I got a error,

Question

I got a error,

haibin894609937 opened this issue 7 years ago · comments

centos7.0+cuda8.0
[hbliu@bogon HieCoAttenVQA-master]$ th train.lua -input_img_train_h5 data/vqa_data_img_vgg_train.h5 -input_img_test_h5 data/vqa_data_img_vgg_test.h5 -input_ques_h5 data/vqa_data_prepro.h5 -input_json data/vqa_data_prepro.json -co_atten_type Alternating -feature_type VGG
{
input_img_train_h5 : "data/vqa_data_img_vgg_train.h5"
learning_rate_decay_every : 300
optim : "rmsprop"
hidden_size : 512
optim_epsilon : 1e-08
output_size : 1000
rnn_layers : 2
input_img_test_h5 : "data/vqa_data_img_vgg_test.h5"
losses_log_every : 600
id : "0"
input_ques_h5 : "data/vqa_data_prepro.h5"
learning_rate_decay_start : 0
start_from : ""
gpuid : 0
seed : 123
input_json : "data/vqa_data_prepro.json"
optim_beta : 0.995
batch_size : 20
iterPerEpoch : 1200
rnn_size : 512
max_iters : -1
checkpoint_path : "save/train_vgg"
save_checkpoint_every : 6000
learning_rate : 0.0004
co_atten_type : "Alternating"
co_atten_type : "Alternating"
feature_type : "VGG"
backend : "cudnn"
optim_alpha : 0.99
}
Use GPU0
DataLoader loading h5 image file: data/vqa_data_img_vgg_train.h5
DataLoader loading h5 image file: data/vqa_data_img_vgg_test.h5
DataLoader loading h5 question file: data/vqa_data_prepro.h5
DataLoader loading json file: data/vqa_data_prepro.json
assigned 215375 images to split 0
assigned 121512 images to split 2
Building the model...
total number of parameters in word_level: 8031747
total number of parameters in phrase_level: 2889219
total number of parameters in ques_level: 5517315
constructing clones inside the ques_level
total number of parameters in recursive_attention: 2862056
Mask is a nil
/usr/local/torch7/install/bin/luajit: ./misc/word_level.lua:94: the class torch.CudaByteTensor cannot be indexed
stack traceback:
[C]: in function '__newindex'
./misc/word_level.lua:94: in function 'forward'
train.lua:254: in function 'lossFun'
train.lua:311: in main chunk
[C]: in function 'dofile'
...cal/torch7/install/lib/luarocks/rocks/trepl/scm-1/bin/th:145: in main chunk
[C]: at 0x004064d0

JIA-HONG HUANG · Answer 1 · Tue Jul 18 2017 17:03:18 GMT+0800 (China Standard Time)

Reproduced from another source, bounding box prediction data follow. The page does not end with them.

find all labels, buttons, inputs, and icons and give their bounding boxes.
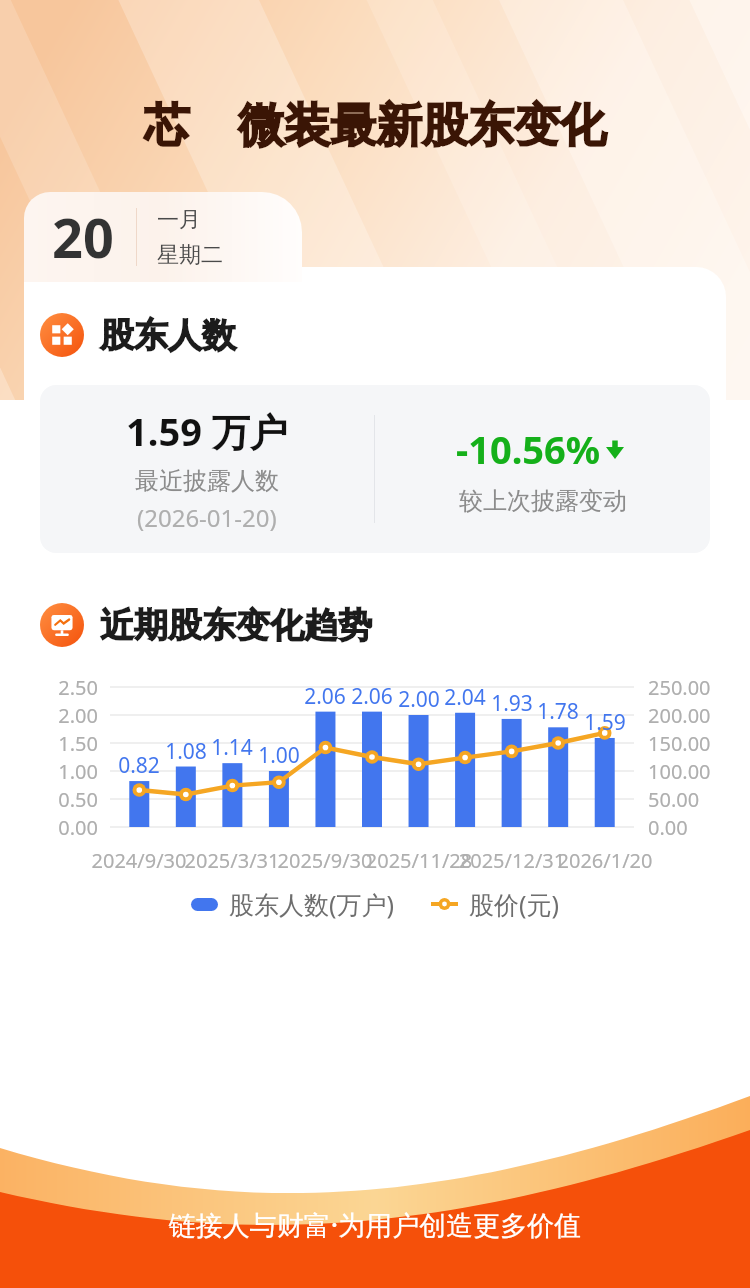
staticText: 近期股东变化趋势: [100, 604, 372, 647]
button[interactable]: 股东人数: [40, 313, 726, 357]
staticText: 2026/1/20: [545, 847, 665, 874]
staticText: 较上次披露变动: [459, 486, 627, 516]
staticText: 2025/9/30: [265, 847, 385, 874]
staticText: 1.59 万户: [126, 405, 288, 457]
button[interactable]: 近期股东变化趋势: [40, 603, 726, 647]
staticText: 一月: [157, 206, 201, 234]
staticText: 150.00: [648, 730, 711, 757]
staticText: 2.00: [391, 685, 447, 714]
staticText: 链接人与财富·为用户创造更多价值: [0, 1206, 750, 1243]
staticText: 芯 微装最新股东变化: [0, 92, 750, 155]
staticText: 200.00: [648, 702, 711, 729]
button[interactable]: 20: [24, 192, 302, 282]
staticText: 股东人数: [100, 314, 236, 357]
staticText: 1.14: [204, 733, 260, 762]
staticText: 50.00: [648, 786, 700, 813]
staticText: 0.50: [32, 786, 98, 813]
staticText: 1.00: [251, 741, 307, 770]
staticText: 2.04: [437, 683, 493, 712]
staticText: 1.08: [158, 737, 214, 766]
staticText: 250.00: [648, 674, 711, 701]
staticText: 2025/12/31: [452, 847, 572, 874]
staticText: 2.50: [32, 674, 98, 701]
staticText: 100.00: [648, 758, 711, 785]
staticText: 20: [52, 200, 114, 274]
staticText: 2.06: [344, 682, 400, 711]
button[interactable]: 1.59 万户: [40, 385, 710, 553]
staticText: 2.06: [297, 682, 353, 711]
staticText: 0.00: [32, 814, 98, 841]
staticText: 1.59: [577, 708, 633, 737]
staticText: 0.00: [648, 814, 688, 841]
staticText: 股价(元): [469, 887, 560, 921]
staticText: (2026-01-20): [137, 501, 277, 534]
staticText: 2025/11/28: [359, 847, 479, 874]
staticText: 股东人数(万户): [229, 887, 395, 921]
staticText: 1.93: [484, 689, 540, 718]
staticText: 最近披露人数: [135, 466, 279, 496]
staticText: 2024/9/30: [79, 847, 199, 874]
staticText: -10.56%: [456, 423, 601, 475]
other: 近期股东变化趋势: [40, 603, 84, 647]
staticText: 1.78: [530, 697, 586, 726]
staticText: 星期二: [157, 241, 223, 269]
staticText: 2.00: [32, 702, 98, 729]
staticText: 2025/3/31: [172, 847, 292, 874]
staticText: 1.50: [32, 730, 98, 757]
other: 股东人数: [40, 313, 84, 357]
staticText: 0.82: [111, 751, 167, 780]
staticText: 1.00: [32, 758, 98, 785]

You guys are working on VQA dataset, right?
If yes, I guess the problem is on your vqa_data_prepro.json and vqa_data_prepro.h5.
You can try to use other dataset the author provided, cocoqa.
If you replace the above two files by cocoqa_data_prepro.json and cocoqa_data_prepro.h5, all the code should run well. When I replace those two files, everything works well.
So, you also can try this, then you will know the problem is the generation of prepro files.

Rayen_Liu · Answer 2 · Tue Jul 18 2017 17:17:46 GMT+0800 (China Standard Time)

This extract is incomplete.